Omelchenko I A, Nelson C S, Marino J L, Allen C N
Center for Research on Environmental and Occupational Toxicology, Oregon Health Sciences University, Portland, USA.
J Pharmacol Exp Ther. 1996 Jul;278(1):15-20.
Pb+2 is a potent inhibitor of N-methyl-D-aspartate (NMDA) receptors and its action is dependent on neuronal maturation. Developmentally regulated expression of NMDA receptor subunits may underlie the changing sensitivity to Pb+2. In oocytes expressing in vitro transcribed cRNAs for zeta 1 epsilon 1 or zeta 1 epsilon 2 NMDA receptor subunits, Pb+2 inhibited glutamate-activated currents with IC50 values of 0.87 +/- 0.25 and 1.21 +/- 0.22 microM, respectively, and NMDA-activated currents with IC50 values of 1.37 +/- 0.47 and 1.11 +/- 0.33 microM, respectively. In oocytes expressing zeta 1 epsilon 1 epsilon 2 subunits, the IC50 values for Pb+2 blockade of NMDA- or glutamate-activated currents were significantly larger when compared to zeta 1 epsilon 1 or zeta 1 epsilon 2 combinations. Pb+2 concentrations greater than 1 microM inhibited glutamate-activated currents with an IC50 of 6.1 +/- 1.22 microM and NMDA-activated currents with an IC50 of 6.64 +/- 3.34 microM. Pb+2 reduced the maximal current amplitude consistent with a noncompetitive block. zeta 1 epsilon 1 epsilon 2 NMDA receptors were potentiated by low concentrations of Pb+2 ( < 1.0 microM). These data suggest that brain regions with zeta 1 epsilon 1 or zeta 1 epsilon 2 NMDA receptors subunits would be more vulnerable to Pb+2 toxicity than those with zeta 1 epsilon 1 epsilon 2 NMDA-receptors, which are expressed later in development. These data provide a mechanism for the reported changes in the efficacy of block of NMDA receptors by Pb+2 during development.

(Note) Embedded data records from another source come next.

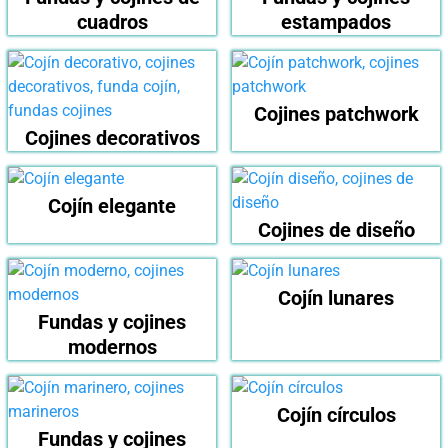
cuadros
estampados
Cojines patchwork
Cojines decorativos
Cojín elegante
Cojines de diseño
Cojín lunares
Fundas y cojines
modernos
Cojín círculos
Fundas y cojines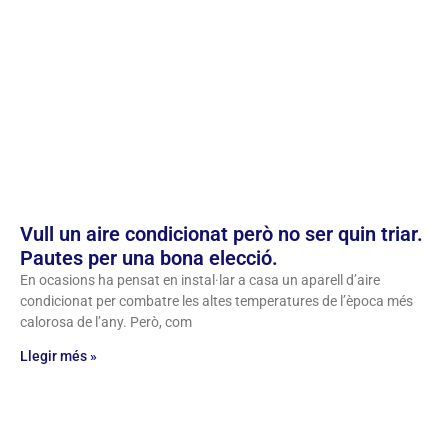
Vull un aire condicionat però no ser quin triar.
Pautes per una bona elecció.
En ocasions ha pensat en instal·lar a casa un aparell d’aire
condicionat per combatre les altes temperatures de l’època més
calorosa de l’any. Però, com
Llegir més »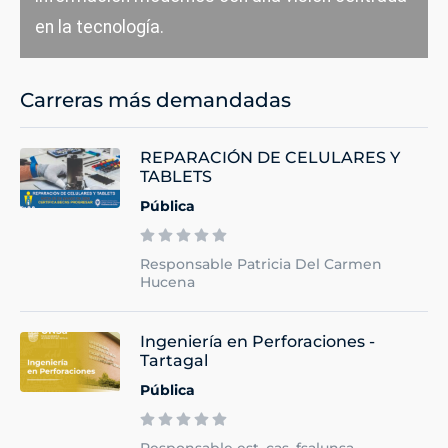
en la tecnología.
Carreras más demandadas
REPARACIÓN DE CELULARES Y
TABLETS
Pública
Responsable Patricia Del Carmen
Hucena
Ingeniería en Perforaciones -
Tartagal
Pública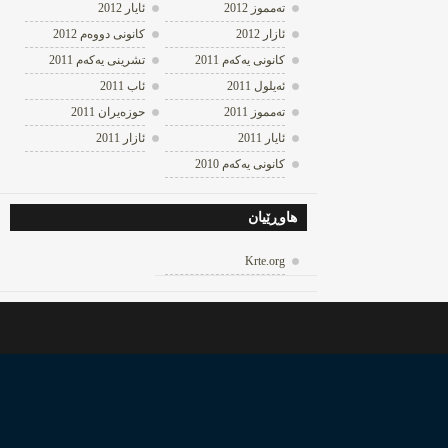
ته‌مموز 2012
ئایار 2012
ئازار 2012
كانونی دووه‌م 2012
كانونی یه‌كه‌م 2011
تشرینی یه‌كه‌م 2011
ئه‌یلول 2011
ئاب 2011
ته‌مموز 2011
حوزه‌یران 2011
ئایار 2011
ئازار 2011
كانونی یه‌كه‌م 2010
هاوڕێیان
Krte.org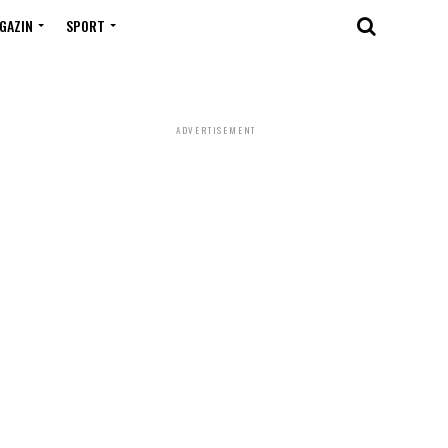
GAZIN
SPORT
ADVERTISEMENT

铅离子(Pb²⁺)是N-甲基-D-天冬氨酸(NMDA)受体的强效抑制剂,其作用取决于神经元的成熟度。NMDA受体亚基的发育调控表达可能是对Pb²⁺敏感性变化的基础。在表达体外转录的ζ1ε1或ζ1ε2 NMDA受体亚基的cRNA的卵母细胞中,Pb²⁺抑制谷氨酸激活电流的IC50值分别为0.87±0.25和1.21±0.22微摩尔,抑制NMDA激活电流的IC50值分别为1.37±0.47和1.11±0.33微摩尔。在表达ζ1ε1ε2亚基的卵母细胞中,与ζ1ε1或ζ1ε2组合相比,Pb²⁺阻断NMDA或谷氨酸激活电流的IC50值显著更大。大于1微摩尔的Pb²⁺浓度抑制谷氨酸激活电流的IC50为6.1±1.22微摩尔,抑制NMDA激活电流的IC50为6.64±3.34微摩尔。Pb²⁺降低了最大电流幅度,符合非竞争性阻断。低浓度的Pb²⁺(<1.0微摩尔)增强了ζ1ε1ε2 NMDA受体。这些数据表明,与发育后期表达的ζ1ε1ε2 NMDA受体相比,具有ζ1ε1或ζ1ε2 NMDA受体亚基的脑区对Pb²⁺毒性更敏感。这些数据为发育过程中Pb²⁺阻断NMDA受体效能变化的报道提供了一种机制。